Before going too far into planning your lead-generation campaigns on Meta, check out your Meta audience targeting options to see if your market is even defined here. There are a number of industries that won’t have the targeting options available and would probably do well to test out campaigns on LinkedIn’s ad network.

When looking to drive leads on Meta, keep in mind that Meta is not a platform where businesses are looking to find service solutions. This means you need to find a more social-friendly approach to your usual sales tactics.
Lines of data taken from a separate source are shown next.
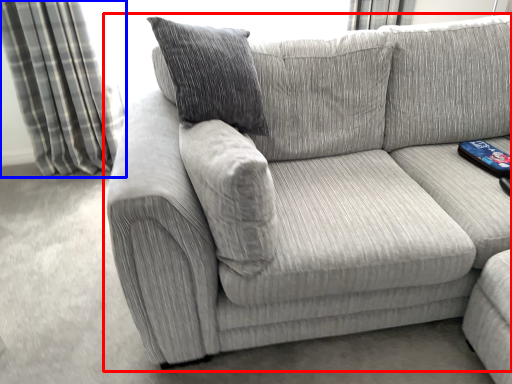 Question: Which object appears farthest to the camera in this image, studio couch (highlighted by a red box) or curtain (highlighted by a blue box)?

Choices:
 (A) studio couch
 (B) curtain

Answer: (B) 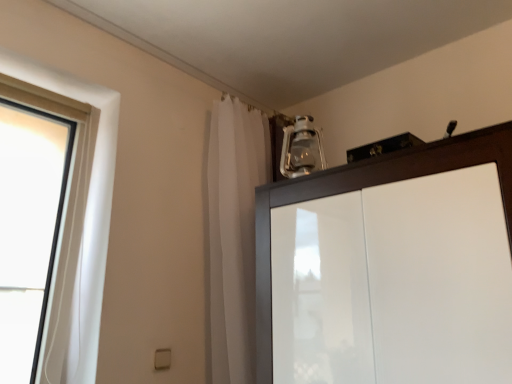 Question: Is glossy wood cupboard at upper right thinner than white sheer curtain at upper center?

Choices:
 (A) no
 (B) yes

Answer: (A)

Question: From the image's perspective, is glossy wood cupboard at upper right over white sheer curtain at upper center?

Choices:
 (A) no
 (B) yes

Answer: (A)

Question: Does glossy wood cupboard at upper right lie behind white sheer curtain at upper center?

Choices:
 (A) no
 (B) yes

Answer: (A)

Question: Does glossy wood cupboard at upper right appear on the right side of white sheer curtain at upper center?

Choices:
 (A) yes
 (B) no

Answer: (A)

Question: From a real-world perspective, is glossy wood cupboard at upper right located higher than white sheer curtain at upper center?

Choices:
 (A) no
 (B) yes

Answer: (A)

Question: Is glossy wood cupboard at upper right surrounding white sheer curtain at upper center?

Choices:
 (A) no
 (B) yes

Answer: (A)

Question: Is white sheer curtain at upper center at the right side of clear glass lantern at upper center?

Choices:
 (A) no
 (B) yes

Answer: (A)

Question: Can you confirm if white sheer curtain at upper center is shorter than clear glass lantern at upper center?

Choices:
 (A) no
 (B) yes

Answer: (A)

Question: Would you say white sheer curtain at upper center is outside clear glass lantern at upper center?

Choices:
 (A) yes
 (B) no

Answer: (A)

Question: Does white sheer curtain at upper center turn towards clear glass lantern at upper center?

Choices:
 (A) no
 (B) yes

Answer: (B)

Question: Is the position of white sheer curtain at upper center more distant than that of clear glass lantern at upper center?

Choices:
 (A) yes
 (B) no

Answer: (B)

Question: Considering the relative sizes of white sheer curtain at upper center and clear glass lantern at upper center in the image provided, is white sheer curtain at upper center wider than clear glass lantern at upper center?

Choices:
 (A) yes
 (B) no

Answer: (A)

Question: Is clear glass lantern at upper center in front of white sheer curtain at upper center?

Choices:
 (A) no
 (B) yes

Answer: (A) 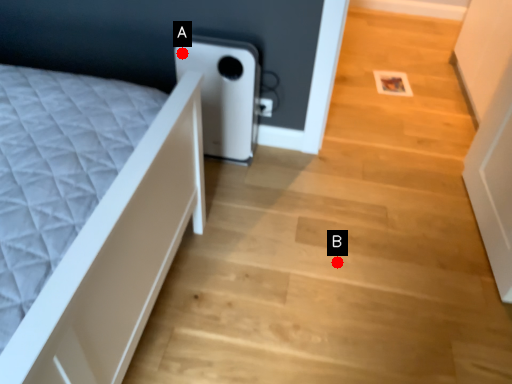 Question: Two points are circled on the image, labeled by A and B beside each circle. Which of the following is the farthest from the observer?

Choices:
 (A) A is further
 (B) B is further

Answer: (B) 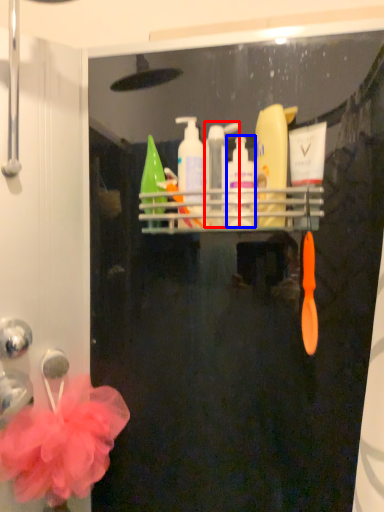 Question: Which object is further to the camera taking this photo, mouthwash (highlighted by a red box) or cleaning product (highlighted by a blue box)?

Choices:
 (A) mouthwash
 (B) cleaning product

Answer: (A)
Keep these principles in mind:

  1. Try a casual tone and try being a little more personal. This might seem counterintuitive to your brand or uncomfortable at first, but you’ll find that people will engage more if you’re authentic.
  2. Be careful about how you tout your business’s successes. It’s better to keep your ad language more audience-focused and less business-focused. People will call you out on Meta for every flaw you may have! Be ready for negative feedback and take it in stride.
  3. If you’re looking to generate leads via a form, whitepaper download, or other free offering, make sure you make the core value clear. Meta users will be hesitant to hand you their email address, so it is important to show how they get immediate value out of your offering. Offer something that satiates an immediate desire because the long-term payoff of working with your company might not be compelling enough to pull them away from their newsfeed.

Engagement

When you create ads with the Engagement objective, your goal is to reach people more likely to engage with your post. Engagement includes likes, comments and shares but can also include offers claimed from your page. Admittedly, engagement is the easiest goal to accomplish on Meta’s ad platform.
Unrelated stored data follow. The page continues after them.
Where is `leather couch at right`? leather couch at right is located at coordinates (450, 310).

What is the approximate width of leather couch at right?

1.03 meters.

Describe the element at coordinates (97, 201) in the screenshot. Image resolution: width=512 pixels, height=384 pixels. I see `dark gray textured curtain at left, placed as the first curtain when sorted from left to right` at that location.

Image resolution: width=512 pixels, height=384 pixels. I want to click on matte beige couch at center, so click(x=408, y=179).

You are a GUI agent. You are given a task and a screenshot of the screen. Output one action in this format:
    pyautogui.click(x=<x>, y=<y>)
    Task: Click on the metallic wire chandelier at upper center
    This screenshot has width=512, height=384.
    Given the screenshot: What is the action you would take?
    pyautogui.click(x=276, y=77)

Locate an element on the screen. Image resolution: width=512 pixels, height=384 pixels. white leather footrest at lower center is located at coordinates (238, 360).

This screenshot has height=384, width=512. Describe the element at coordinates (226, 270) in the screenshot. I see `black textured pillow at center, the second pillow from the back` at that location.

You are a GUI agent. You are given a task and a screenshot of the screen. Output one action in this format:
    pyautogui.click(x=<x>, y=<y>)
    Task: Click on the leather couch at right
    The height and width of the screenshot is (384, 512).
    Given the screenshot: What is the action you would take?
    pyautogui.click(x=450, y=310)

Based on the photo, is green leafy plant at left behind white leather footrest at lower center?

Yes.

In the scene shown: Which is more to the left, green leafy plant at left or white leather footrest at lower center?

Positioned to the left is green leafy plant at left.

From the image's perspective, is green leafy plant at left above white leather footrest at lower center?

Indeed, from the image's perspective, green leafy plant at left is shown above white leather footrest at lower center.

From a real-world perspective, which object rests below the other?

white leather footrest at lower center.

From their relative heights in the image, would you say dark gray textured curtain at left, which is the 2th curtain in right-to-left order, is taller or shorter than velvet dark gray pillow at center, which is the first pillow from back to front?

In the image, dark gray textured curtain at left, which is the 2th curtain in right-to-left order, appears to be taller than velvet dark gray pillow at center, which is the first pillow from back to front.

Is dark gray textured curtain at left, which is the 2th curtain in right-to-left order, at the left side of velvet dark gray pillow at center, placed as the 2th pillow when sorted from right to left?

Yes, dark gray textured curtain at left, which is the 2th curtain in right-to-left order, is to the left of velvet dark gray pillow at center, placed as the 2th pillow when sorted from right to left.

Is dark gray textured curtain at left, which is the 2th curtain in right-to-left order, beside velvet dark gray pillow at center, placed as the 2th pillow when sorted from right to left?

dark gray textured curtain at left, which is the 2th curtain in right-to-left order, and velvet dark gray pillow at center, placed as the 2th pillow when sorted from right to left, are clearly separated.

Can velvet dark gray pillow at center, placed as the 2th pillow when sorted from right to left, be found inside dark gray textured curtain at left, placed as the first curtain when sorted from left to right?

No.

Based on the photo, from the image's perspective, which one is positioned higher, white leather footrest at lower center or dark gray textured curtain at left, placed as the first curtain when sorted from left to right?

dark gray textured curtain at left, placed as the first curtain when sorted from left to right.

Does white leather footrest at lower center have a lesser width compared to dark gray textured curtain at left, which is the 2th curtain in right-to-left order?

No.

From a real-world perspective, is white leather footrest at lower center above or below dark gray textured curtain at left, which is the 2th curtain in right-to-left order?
One thing you must keep in mind with this goal, however, is that engagement does NOT necessarily lead to sales/leads/customer base growth. If your goal on Meta is to get higher engagement (likes, shares, comments), then it will be beneficial to think of some “what’s next?” goals that collaborate with your increased engagement.
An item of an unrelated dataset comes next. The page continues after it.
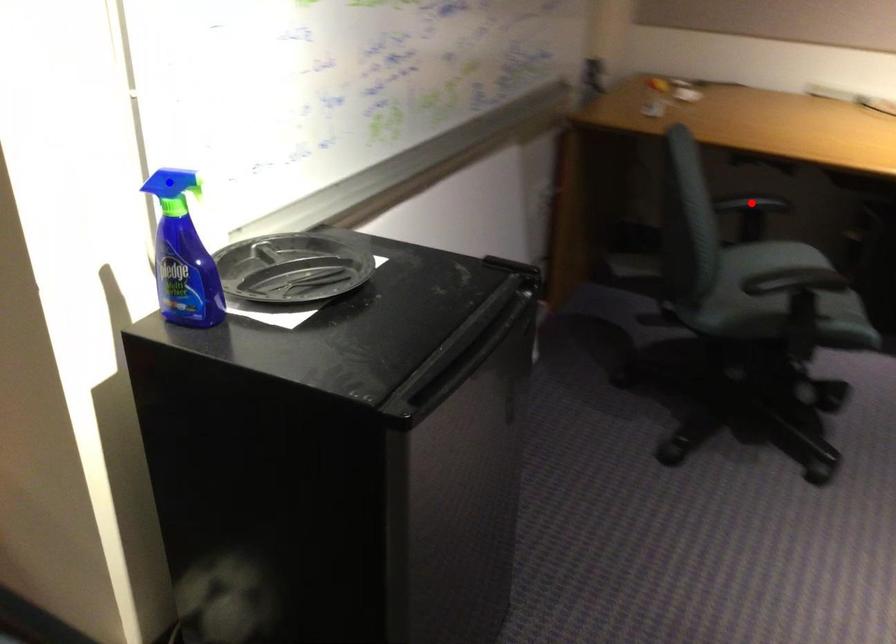 Question: Two points are marked on the image. Which point is closer to the camera?

Choices:
 (A) Blue point is closer.
 (B) Red point is closer.

Answer: (A)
What do I mean by this? Let’s say you run a campaign that increases your company page likes by over 200. This may seem like a success, but what can you do with these 200 new likes on your page? You can’t expect new users to see your company Meta posts unless you boost them, so it’s good to keep in mind that future posts focused on a sales or lead goal will need to be boosted to this new audience.

Here are key principles to an effective Meta engagement strategy:

    • Use this objective to  increase interaction with your audience in the form of likes, shares, comments, and messaging. Statistics from Meta:
      • Messaging campaigns have 3x higher conversion rates
      • Video Views & Post Engagement can dramatically increase interactions
    • Engagement is not the quickest way to compel users to take an immediate action- keep this in mind when crafting campaigns
  • Try not to go the cliché route of explicitly telling users to share or like your post. Try instead to post a compelling question or an interesting piece of content that is likely to elicit some sort of emotional response from your audience. They’ll feel compelled to interact with this type of content on their own.

The important part is to keep trying and keep learning. A failure on Meta is a lesson for your next campaign. Meta ads can lead to sales if you put the diligence into learning about your audience and help them relate to your brand.